Silva returned to Washington, D.C., for a position with Cable News Network's Washington bureau. He worked as a producer and executive producer for several of CNN's television programs, including Crossfire and Capital Gang.

Novelist
In 1994 he began work on his first novel, The Unlikely Spy (1996). The novel debuted on The New York Times best-seller list on January 26, 1997; it remained on the list for five weeks, rising to number 13. In 1997 Silva left CNN to pursue writing full-time.

Since then Silva has written 23 more spy novels, all best-sellers on The New York Times list. Gabriel Allon, an Israeli art restorer, spy and assassin, is the protagonist in all but three of Silva's titles. The series has been a New York Times bestseller since its first installment in 2001. Thirteen of the series' titles hit number one on The New York Times list of best sellers (Bibliography, below).
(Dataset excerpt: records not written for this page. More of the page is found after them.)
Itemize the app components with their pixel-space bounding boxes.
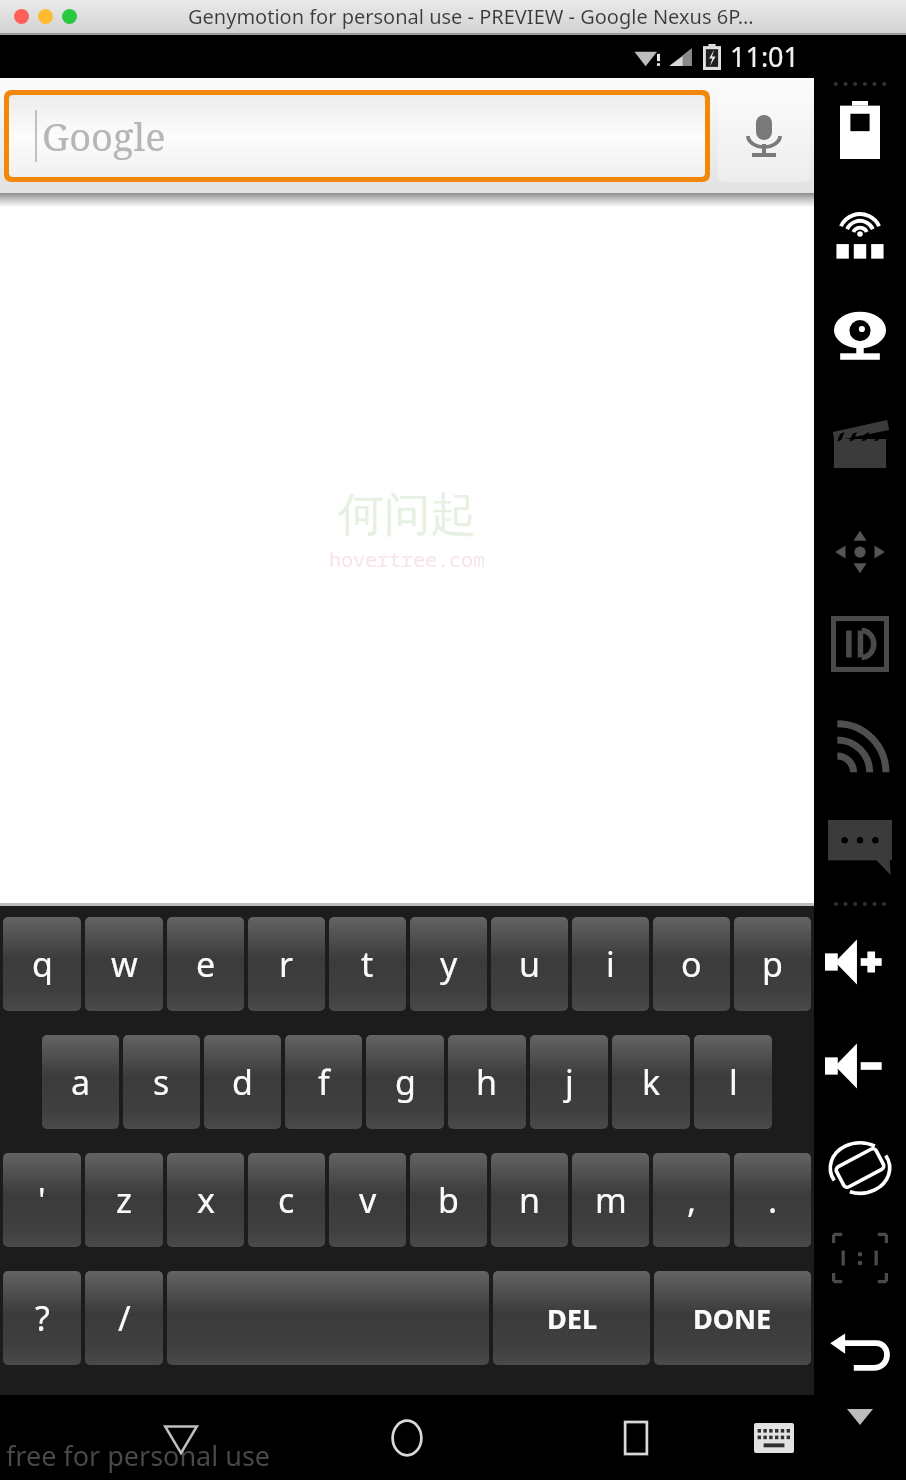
button[interactable]: Messages: [817, 817, 903, 879]
staticText: a: [71, 1059, 91, 1105]
staticText: j: [565, 1059, 574, 1105]
staticText: e: [196, 941, 216, 987]
button[interactable]: Back: [150, 1407, 212, 1469]
button[interactable]: Recent apps: [605, 1407, 667, 1469]
staticText: ,: [687, 1177, 697, 1223]
staticText: z: [116, 1177, 132, 1223]
button[interactable]: z: [85, 1153, 163, 1247]
staticText: DEL: [547, 1300, 597, 1337]
staticText: u: [519, 941, 541, 987]
button[interactable]: Identifiers: [817, 613, 903, 675]
button[interactable]: t: [329, 917, 406, 1011]
staticText: t: [361, 941, 374, 987]
button[interactable]: b: [410, 1153, 487, 1247]
button[interactable]: Space: [167, 1271, 489, 1365]
staticText: m: [595, 1177, 627, 1223]
button[interactable]: m: [572, 1153, 649, 1247]
button[interactable]: p: [734, 917, 811, 1011]
button[interactable]: GPS: [817, 203, 903, 265]
button[interactable]: r: [248, 917, 325, 1011]
staticText: o: [681, 941, 702, 987]
button[interactable]: Video recording: [817, 413, 903, 475]
staticText: c: [278, 1177, 295, 1223]
staticText: p: [762, 941, 783, 987]
staticText: Genymotion for personal use - PREVIEW - …: [188, 3, 754, 30]
button[interactable]: Back: [817, 1321, 903, 1383]
button[interactable]: Home: [376, 1407, 438, 1469]
staticText: free for personal use: [6, 1437, 271, 1474]
button[interactable]: a: [42, 1035, 119, 1129]
button[interactable]: Volume down: [817, 1035, 903, 1097]
button[interactable]: ': [3, 1153, 81, 1247]
button[interactable]: Camera: [817, 305, 903, 367]
button[interactable]: q: [3, 917, 81, 1011]
staticText: q: [32, 941, 53, 987]
staticText: s: [153, 1059, 170, 1105]
staticText: 何问起: [338, 486, 476, 544]
button[interactable]: Volume up: [817, 931, 903, 993]
button[interactable]: Rotate: [817, 1137, 903, 1199]
staticText: l: [729, 1059, 738, 1105]
button[interactable]: ,: [653, 1153, 730, 1247]
staticText: DONE: [693, 1300, 772, 1337]
button[interactable]: u: [491, 917, 568, 1011]
staticText: hovertree.com: [329, 546, 485, 573]
button[interactable]: j: [530, 1035, 608, 1129]
button[interactable]: Google: [9, 95, 705, 177]
staticText: b: [438, 1177, 459, 1223]
button[interactable]: DEL: [493, 1271, 650, 1365]
button[interactable]: Switch keyboard: [743, 1407, 805, 1469]
button[interactable]: n: [491, 1153, 568, 1247]
button[interactable]: e: [167, 917, 244, 1011]
staticText: d: [232, 1059, 253, 1105]
button[interactable]: k: [612, 1035, 690, 1129]
staticText: k: [642, 1059, 661, 1105]
staticText: w: [111, 941, 138, 987]
button[interactable]: f: [285, 1035, 362, 1129]
staticText: Google: [42, 110, 166, 162]
button[interactable]: Network: [817, 717, 903, 779]
staticText: .: [768, 1177, 778, 1223]
button[interactable]: g: [366, 1035, 444, 1129]
button[interactable]: s: [123, 1035, 200, 1129]
button[interactable]: x: [167, 1153, 244, 1247]
button[interactable]: /: [85, 1271, 163, 1365]
staticText: f: [318, 1059, 330, 1105]
button[interactable]: Navigation pad: [817, 521, 903, 583]
staticText: r: [279, 941, 294, 987]
button[interactable]: Voice search: [718, 90, 810, 182]
button[interactable]: d: [204, 1035, 281, 1129]
button[interactable]: v: [329, 1153, 406, 1247]
staticText: h: [476, 1059, 498, 1105]
staticText: v: [359, 1177, 377, 1223]
staticText: y: [440, 941, 458, 987]
staticText: ': [38, 1177, 46, 1223]
button[interactable]: c: [248, 1153, 325, 1247]
button[interactable]: Scale 1:1: [817, 1227, 903, 1289]
staticText: 11:01: [730, 38, 800, 75]
button[interactable]: .: [734, 1153, 811, 1247]
button[interactable]: Battery: [817, 99, 903, 161]
staticText: ?: [35, 1295, 50, 1341]
button[interactable]: DONE: [654, 1271, 811, 1365]
staticText: g: [395, 1059, 416, 1105]
button[interactable]: y: [410, 917, 487, 1011]
button[interactable]: w: [85, 917, 163, 1011]
button[interactable]: ?: [3, 1271, 81, 1365]
button[interactable]: l: [694, 1035, 772, 1129]
staticText: x: [197, 1177, 215, 1223]
button[interactable]: h: [448, 1035, 526, 1129]
staticText: n: [519, 1177, 541, 1223]
staticText: /: [118, 1295, 131, 1341]
button[interactable]: i: [572, 917, 649, 1011]
staticText: i: [606, 941, 615, 987]
button[interactable]: o: [653, 917, 730, 1011]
Some of his novels involve Islamic terrorism, some involve Russian villains, and some are about historic events related to World War II and the Holocaust. Silva did not come into the Allon series with a significant understanding of the world of art restoration but was able to use a neighbor's expertise to help him turn a spy-assassin into an artist.

Adaptations
In 2007, Universal Pictures made an offer to option the rights to Silva's Gabriel Allon series, starting with The Messenger (2005). In 2011, it was announced that Jeff Zucker would serve as producer, though the deal was never signed. On May 15, 2017, MGM Television acquired the adaption rights for the Allon series, though no production schedule was released and it was not specified which novel or novels were under consideration.

Personal life
Silva met Jamie Gangel, a CNN special correspondent while they were both correspondents in the Middle East. They later married, and Silva converted from Catholicism to Judaism, his wife's religion.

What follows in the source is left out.